Marianne Luban said...

CJB--that would be the "Hwt bnbn", which was, indeed, built for Nefertiti and she is seen worshipping there with her eldest daughter. However, there she is depicted looking like any Great Royal Wife. It is later, at El Amarna, that Nefertiti is depicted in unusual ways that make it appear that she had a status beyond a GRW.

Anonymous said...

It is true that the inscriptions describe her as "She, the pure of hands, the great king's wife whom he loves, the mistress/lady of the two lands, Nefertiti", but Dr Redford's comment is worth quoting: ....."the identity of the celebrant, everywhere it is Nefertiti, the queen of Amenophis IV who raises offerings to the sun disc...... Amenophis IV is nowhere depicted in the decoration of these structures. Who was this lady who could dominate the repertoire the artists were obliged to work with, to the exclusion of her illustrious husband?" Although I have kept to the hout-bnbn, Dr Redford makes reference to the Nefertiti Colonnade from the
Gm-(t)-p-itn that was recovered during the clearances conducted by Lionel Chevrier. Again only she and a daughter are depicted on the reconstructed pillars.

Anonymous said...

An idea came to me from reading Dumas' novel of The Man in the Iron Mask. Unfortunately,I know very little about DNA testing, but is there any possibility that KV55 and KV35YL could not only be brother and sister but also twins? From what I remember of school biology (not my favourite science subject: I preferred physics and chemistry), fraternal twins are conceived at the same time but from different eggs and as a result of this, have, I assume, differing DNA. Is there any way of telling twins from what the testing of the 2 bodies has revealed?

Kate Phizackerley said...

Dear CJB
Probably not but let me think about it just in case.

Stephanie said...

I daresay there is no way to tell twins from ordinary siblings unless they are identical twins which is according to the DNA not the case.

Even if we could find out what would be the good of it? It would not have any conceivable impact as far as I can see and all we would learn would be that they were of exactly the same age.
Or do you have any particular idea in mind CJB?

Anonymous said...

Thanks Kate, it was only a passing though that I thought might be worth a few moments consideration.
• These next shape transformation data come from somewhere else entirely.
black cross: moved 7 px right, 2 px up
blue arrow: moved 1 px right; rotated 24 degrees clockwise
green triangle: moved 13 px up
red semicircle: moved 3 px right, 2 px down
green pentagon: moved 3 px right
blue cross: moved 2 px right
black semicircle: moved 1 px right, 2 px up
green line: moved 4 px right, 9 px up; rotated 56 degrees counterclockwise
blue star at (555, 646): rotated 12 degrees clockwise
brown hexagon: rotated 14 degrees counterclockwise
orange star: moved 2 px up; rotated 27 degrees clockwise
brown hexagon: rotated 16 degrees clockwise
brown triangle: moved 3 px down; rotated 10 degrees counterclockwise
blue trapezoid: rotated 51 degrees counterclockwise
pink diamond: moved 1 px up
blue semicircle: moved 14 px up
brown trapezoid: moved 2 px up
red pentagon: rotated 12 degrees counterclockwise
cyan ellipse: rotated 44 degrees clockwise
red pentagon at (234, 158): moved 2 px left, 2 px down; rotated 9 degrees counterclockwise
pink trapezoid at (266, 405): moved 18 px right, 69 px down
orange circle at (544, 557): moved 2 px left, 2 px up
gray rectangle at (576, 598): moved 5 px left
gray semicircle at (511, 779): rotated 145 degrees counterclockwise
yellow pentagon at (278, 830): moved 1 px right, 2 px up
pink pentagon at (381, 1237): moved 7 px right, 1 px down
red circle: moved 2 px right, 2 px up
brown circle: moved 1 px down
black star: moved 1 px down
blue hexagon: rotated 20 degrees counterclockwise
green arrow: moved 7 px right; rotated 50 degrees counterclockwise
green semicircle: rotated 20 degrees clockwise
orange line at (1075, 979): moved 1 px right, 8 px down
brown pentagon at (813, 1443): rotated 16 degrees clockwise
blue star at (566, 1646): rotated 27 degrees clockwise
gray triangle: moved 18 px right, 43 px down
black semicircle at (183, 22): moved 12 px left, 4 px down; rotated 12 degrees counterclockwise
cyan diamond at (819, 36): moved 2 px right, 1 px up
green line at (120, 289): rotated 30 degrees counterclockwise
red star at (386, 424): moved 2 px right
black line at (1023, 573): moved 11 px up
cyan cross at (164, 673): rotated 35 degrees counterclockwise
Stephanie, you asked me what good might come from finding they were twins apart from that they were the same age (or shared the same birth date if I might phrase it differently).
I shall try to explain.
Premise 1 KV55 was aged 20-25 at death (using Joyce Filer's estimates).
Premise 2 KV35YL was 30-35 at death (using estimates from Joann Fletcher and others)
Premise 3 KV55 and KV35YL were the parents of Tutankhamen (accepting the recent DNA results.
Hypothesis based on KV55 and KV35YL being fraternal twins: KV35YL outlived her twin/husband/lover by 10 years. This would mean she lived on into the reign of her son and that he would nominally be in charge of her burial among other things. It could also mean that as King's Mother she might have played a role as regent. As I implied, this is but the germ of an idea that totally depends upon an unlikely hypothesis. Would it make any difference? Well, we would be that much nearer finding what happened.